Issue 4.1          April 2022          

Read the piece here.


Pre-Reading Quick Write


Adolescence can be a time of competing priorities, increasingly complex schedules, and exciting opportunities—a time of dancing between belief systems, expectations, internal and external pressures, communities, values, and traditions. As we explore the many sides of our identities and consider who and what we strive to become, we may face moments of tension. Often, fictional stories help us better understand that tension, lifting up other characters’ paths—their conflicts, hopes, and dreams—so that we may further consider our own. For five minutes, write about a tension, real or imagined, that feels especially resonant for you. The tension might occur between two characters, might explore the relationship between a character and their external environment, or relate to an internal tension, such as a character’s grappling with a tradition or belief system, a dream or goal, a hope or fear.


Discuss:


  1. In her story, Chawla writes with an attention to sound: the ways in which experimentations with diction (word choice), assonance (repetition of vowel sounds), sentence length and structure (such as one-word sentences), and spacing contribute to the flow of the piece, the music that each line conjures in readers’ ears, and the ways in which language informs and emphasizes the content of a story. Which narrative techniques most stand out to you in Chawla’s piece, and why? How do those techniques influence your reading and understanding of the story?

  2. Notice how Chawla uses a “bookend” technique to frame this story, beginning and ending with the same allusion, the mention of the Hindi word, “kal.” What effect does this technique have on you as a reader, on your appreciation and understanding of the story? How might the piece read differently without this technique? Why might Chawla have chosen to begin and end this story in this way?

  3. Dialogue is an important but sometimes challenging component of fiction writing. In this piece, Chawla incorporates plentiful dialogue through interactive moments in the scenes of the piece. What do you notice about Chawla’s use of dialogue? What about the dialogue flows well for you as a reader, and why? What role does dialogue play in this piece (ex: deepening characterization, introducing conflict, etc.)?

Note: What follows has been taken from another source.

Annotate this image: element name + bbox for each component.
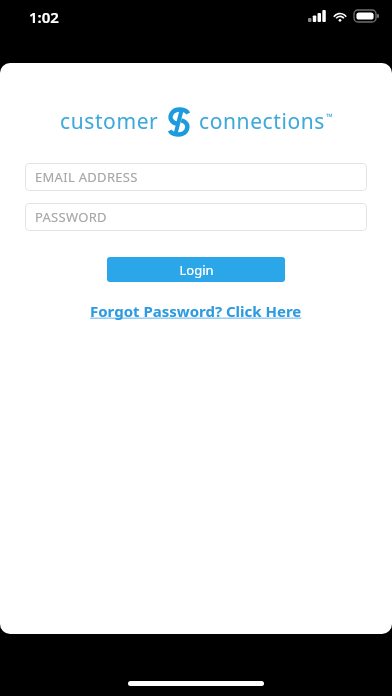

  4. How would you describe the central conflict, or “stakes,” of this story? How does Chawla inspire empathy and investment in readers? What about the conflict, and the way it is written, inspires readers to care about the protagonist’s plight? What writing techniques does Chawla use to make the central conflict apparent to readers? Is there resolution?


Write:


Write a fictional story or scene (depending on assignment length) that centralizes the tension you wrote about during freewriting. Whether your conflict explores person vs. environment, person vs. person, person vs. self, person vs. society, person vs. tradition, or another iteration of tension, consider how literary elements such as dialogue, backstory/context, characterization and character development, and setting set the stakes of your story. Once you have a first draft compiled, return to your work and consider how language—the sound and meaning of words, the order and structure of sentences, the framing of first and last lines—can heighten the stakes of the piece. In the way that Chawla braids together structure and story to create emotional investment in readers, how might you similarly explore the impacts of various techniques?